Le blanchiment d’Eddie Komboigo dans le dossier du putsch manqué de 2015, a vivement réjoui ses parents et les militants du CDP dans la province du Passoré, notamment à Yako et à Toéssin, son village natal.

Ils l’ont faire savoir en sortant très nombreux aux cris de « Prési !Prési !Prési ! », le mercredi 3 janvier 2018 à Yako, lorsque Eddie Komboigo se rendait à Toéssin.

Ainsi de Yako à Toéssin en passant par Bissigin, Dakoa et Munissia, la joie des populations était grande.

A Yako où il a marqué sa toute première halte, Eddie Komboigo dit être venu fêter le nouvel an avec ses parents du Passoré comme il le faisait au moment où il n’était pas dans des difficultés.

Qu’à cela ne tienne, le fils de Toéssin reconnait avoir beaucoup souffert durant ses deux ans de détention à la MACA.

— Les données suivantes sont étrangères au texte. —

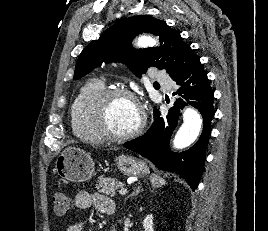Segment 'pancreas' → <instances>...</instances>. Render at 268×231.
Masks as SVG:
<instances>
[{
	"instance_id": "pancreas-1",
	"label": "pancreas",
	"mask_w": 268,
	"mask_h": 231,
	"mask_svg": "<svg viewBox=\"0 0 268 231\" xmlns=\"http://www.w3.org/2000/svg\"><path fill=\"white\" fill-rule=\"evenodd\" d=\"M124 184L115 178H100L97 181L96 189L106 195L115 196L119 188H123Z\"/></svg>"
}]
</instances>
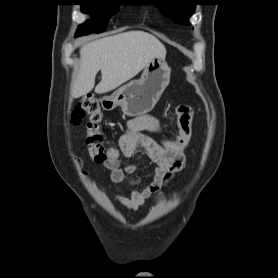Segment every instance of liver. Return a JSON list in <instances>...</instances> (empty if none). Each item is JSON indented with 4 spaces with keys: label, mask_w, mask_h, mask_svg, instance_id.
Masks as SVG:
<instances>
[{
    "label": "liver",
    "mask_w": 278,
    "mask_h": 278,
    "mask_svg": "<svg viewBox=\"0 0 278 278\" xmlns=\"http://www.w3.org/2000/svg\"><path fill=\"white\" fill-rule=\"evenodd\" d=\"M80 54L79 71L71 87L72 98L93 90L98 71L102 78L95 92L103 94L116 89L154 58H164L166 48L147 32L128 31L92 41L80 49Z\"/></svg>",
    "instance_id": "obj_1"
}]
</instances>
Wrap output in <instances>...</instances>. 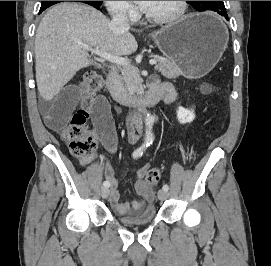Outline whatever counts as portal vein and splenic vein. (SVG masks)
Wrapping results in <instances>:
<instances>
[{"label":"portal vein and splenic vein","instance_id":"portal-vein-and-splenic-vein-1","mask_svg":"<svg viewBox=\"0 0 271 266\" xmlns=\"http://www.w3.org/2000/svg\"><path fill=\"white\" fill-rule=\"evenodd\" d=\"M83 48L88 51H91L92 53L98 55L99 57L106 59L114 64H118V65H122V66H129L130 65L129 61L126 58H123L120 56H114V55H111L105 51L99 50L97 48H92L87 45H83ZM149 64L152 66L156 65L157 61L155 59H152L149 61Z\"/></svg>","mask_w":271,"mask_h":266}]
</instances>
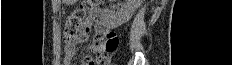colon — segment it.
<instances>
[{"mask_svg": "<svg viewBox=\"0 0 232 65\" xmlns=\"http://www.w3.org/2000/svg\"><path fill=\"white\" fill-rule=\"evenodd\" d=\"M99 3L97 0H84L81 1L79 6L74 9L68 16L64 26V37L66 41L70 42L80 32L87 15ZM119 45V38L113 32H107L101 37H97L92 45L95 53L94 58H89L91 62H102L105 64L108 55L115 51Z\"/></svg>", "mask_w": 232, "mask_h": 65, "instance_id": "obj_1", "label": "colon"}]
</instances>
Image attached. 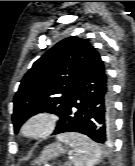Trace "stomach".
Masks as SVG:
<instances>
[{
    "label": "stomach",
    "instance_id": "0dacf381",
    "mask_svg": "<svg viewBox=\"0 0 135 166\" xmlns=\"http://www.w3.org/2000/svg\"><path fill=\"white\" fill-rule=\"evenodd\" d=\"M63 153H65V149L60 143H52L43 149L36 163L38 164V166H41L47 161H50Z\"/></svg>",
    "mask_w": 135,
    "mask_h": 166
}]
</instances>
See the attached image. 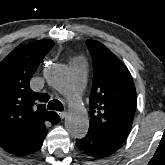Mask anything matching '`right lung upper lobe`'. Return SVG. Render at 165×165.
<instances>
[{
  "mask_svg": "<svg viewBox=\"0 0 165 165\" xmlns=\"http://www.w3.org/2000/svg\"><path fill=\"white\" fill-rule=\"evenodd\" d=\"M52 40H39L16 47L0 62V144L14 153L46 132V124L59 118L45 109L48 94L31 90L30 79L53 47Z\"/></svg>",
  "mask_w": 165,
  "mask_h": 165,
  "instance_id": "cb5924a9",
  "label": "right lung upper lobe"
}]
</instances>
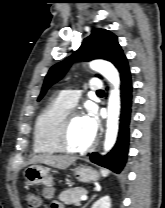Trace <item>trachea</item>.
I'll return each instance as SVG.
<instances>
[{
  "label": "trachea",
  "mask_w": 165,
  "mask_h": 208,
  "mask_svg": "<svg viewBox=\"0 0 165 208\" xmlns=\"http://www.w3.org/2000/svg\"><path fill=\"white\" fill-rule=\"evenodd\" d=\"M103 93H104L103 90L97 92V94H103Z\"/></svg>",
  "instance_id": "3493384b"
}]
</instances>
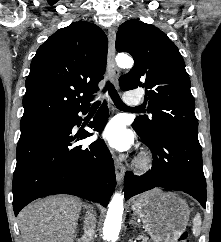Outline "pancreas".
<instances>
[{
  "instance_id": "cf45deb5",
  "label": "pancreas",
  "mask_w": 221,
  "mask_h": 242,
  "mask_svg": "<svg viewBox=\"0 0 221 242\" xmlns=\"http://www.w3.org/2000/svg\"><path fill=\"white\" fill-rule=\"evenodd\" d=\"M142 238H143L142 242H148L147 237H143V236H142Z\"/></svg>"
}]
</instances>
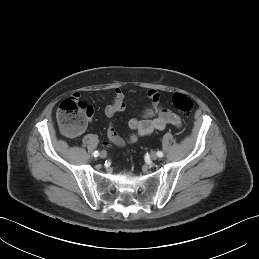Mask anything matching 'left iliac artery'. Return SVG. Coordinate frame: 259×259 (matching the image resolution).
<instances>
[{
    "label": "left iliac artery",
    "mask_w": 259,
    "mask_h": 259,
    "mask_svg": "<svg viewBox=\"0 0 259 259\" xmlns=\"http://www.w3.org/2000/svg\"><path fill=\"white\" fill-rule=\"evenodd\" d=\"M163 155H164V154H163L162 151H158V152H157V156H158V157H163Z\"/></svg>",
    "instance_id": "left-iliac-artery-1"
}]
</instances>
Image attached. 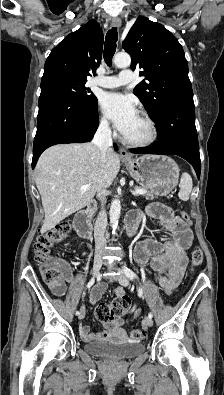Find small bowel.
<instances>
[{"mask_svg":"<svg viewBox=\"0 0 224 395\" xmlns=\"http://www.w3.org/2000/svg\"><path fill=\"white\" fill-rule=\"evenodd\" d=\"M146 212L148 215L157 218L166 229L173 232L174 236L171 240L164 243L155 239L139 242L135 247V259L141 266L149 264L155 272L154 279L156 282L165 292L170 293L178 286L183 277L187 264L186 249L190 245V233L184 222L176 217L169 207L161 204H151ZM72 279V271L67 266L64 279L57 283H48L47 286L53 294L62 296L66 290V282H71ZM104 290V284L97 285L91 294V301L97 302ZM116 293L123 295V288H117ZM138 312L139 309L136 304L132 305L128 311L133 317ZM124 323L125 320L123 318H117L105 323L106 329L102 336L106 337L108 333L121 329ZM80 334L86 340L95 338V335L87 325L80 326Z\"/></svg>","mask_w":224,"mask_h":395,"instance_id":"1","label":"small bowel"}]
</instances>
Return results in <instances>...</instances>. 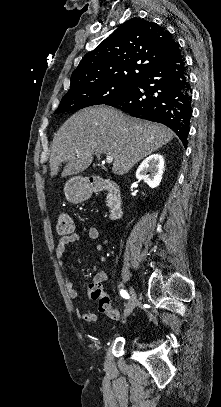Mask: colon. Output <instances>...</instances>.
I'll use <instances>...</instances> for the list:
<instances>
[{
    "label": "colon",
    "mask_w": 221,
    "mask_h": 407,
    "mask_svg": "<svg viewBox=\"0 0 221 407\" xmlns=\"http://www.w3.org/2000/svg\"><path fill=\"white\" fill-rule=\"evenodd\" d=\"M74 226L71 217L68 214H61L58 217L56 231L60 236H68L73 232ZM89 295L99 301V311L105 313L112 320H119L121 313L119 310L112 308L109 299L104 296L102 285L99 282L89 283Z\"/></svg>",
    "instance_id": "colon-1"
}]
</instances>
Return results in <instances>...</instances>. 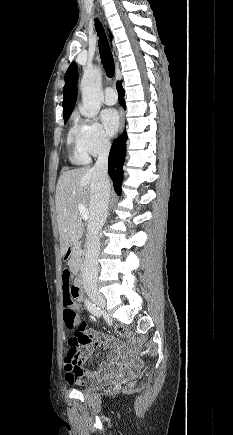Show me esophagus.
Here are the masks:
<instances>
[{
    "label": "esophagus",
    "mask_w": 233,
    "mask_h": 435,
    "mask_svg": "<svg viewBox=\"0 0 233 435\" xmlns=\"http://www.w3.org/2000/svg\"><path fill=\"white\" fill-rule=\"evenodd\" d=\"M124 125H125V119H124V111L121 110L120 111V128H119V132L122 133L123 129H124Z\"/></svg>",
    "instance_id": "34e87169"
}]
</instances>
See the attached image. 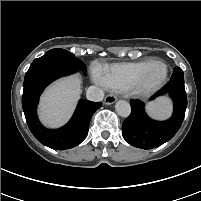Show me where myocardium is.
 I'll list each match as a JSON object with an SVG mask.
<instances>
[{"mask_svg": "<svg viewBox=\"0 0 201 201\" xmlns=\"http://www.w3.org/2000/svg\"><path fill=\"white\" fill-rule=\"evenodd\" d=\"M162 66L163 67V75L162 77L155 83L149 82V75L154 67ZM169 76V67L163 61H154L152 62L137 78L134 84L130 89L138 95L148 96L156 91L160 90L167 82Z\"/></svg>", "mask_w": 201, "mask_h": 201, "instance_id": "obj_1", "label": "myocardium"}]
</instances>
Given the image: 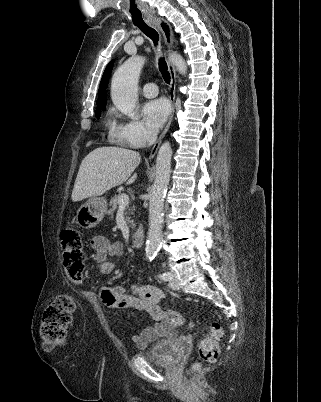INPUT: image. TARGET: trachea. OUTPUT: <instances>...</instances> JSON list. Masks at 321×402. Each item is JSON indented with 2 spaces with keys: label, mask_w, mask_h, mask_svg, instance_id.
I'll return each mask as SVG.
<instances>
[{
  "label": "trachea",
  "mask_w": 321,
  "mask_h": 402,
  "mask_svg": "<svg viewBox=\"0 0 321 402\" xmlns=\"http://www.w3.org/2000/svg\"><path fill=\"white\" fill-rule=\"evenodd\" d=\"M147 37H149L155 46L158 45V40H159V36L158 33L156 32L155 29H153L152 27L148 26L147 24L143 23V24H135ZM159 70L162 73V76L164 78V81L167 84H170L171 81V77L170 74L167 70V64L165 62V60L163 58L159 59Z\"/></svg>",
  "instance_id": "1"
}]
</instances>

C’est pour cela, qu’il est venu à la source pour non seulement traduire sa marque de gratitude aux parents et militants du CDP mais aussi les inviter à l’union et à la solidarité malgré leurs divergences politiques.

« Je crois que nous avons tant souffert durant ces deux dernières années. Et il était tout à fait normal, qu’après le non-lieu, que je vienne remercier mes parents ainsi que les militants du CDP au Passoré pour les bénédictions et les prières qu’ils ont faites pour moi afin que le Tout Puissant puisse m’assister durant ce procès combien difficile pour moi »a-t-il laissé entendre avant de dire que le fait d’être blanchi aujourd’hui, est plus qu’une satisfaction pour lui.

« Cette satisfaction est celle de tout le Passoré. Ils sont venus et nous irons lever un verre ensemble au village », a ajouté Eddie Komboigo avant de poursuivre son trajet à Toéssin, marqué par une halte à Bissigin, et à Minissia où il s’est livré à une interminable danse au rythme de la musique et des ovations des femmes et d’une foule impressionnante.

De Minissia à Toéssin, Il a été escorté par les pandores de la commune de Samba ainsi que des cavaliers qui l’ont accompagné dans sa cour à Toéssin, où l’attendaient déjà parents, chefs coutumiers et militants du CDP.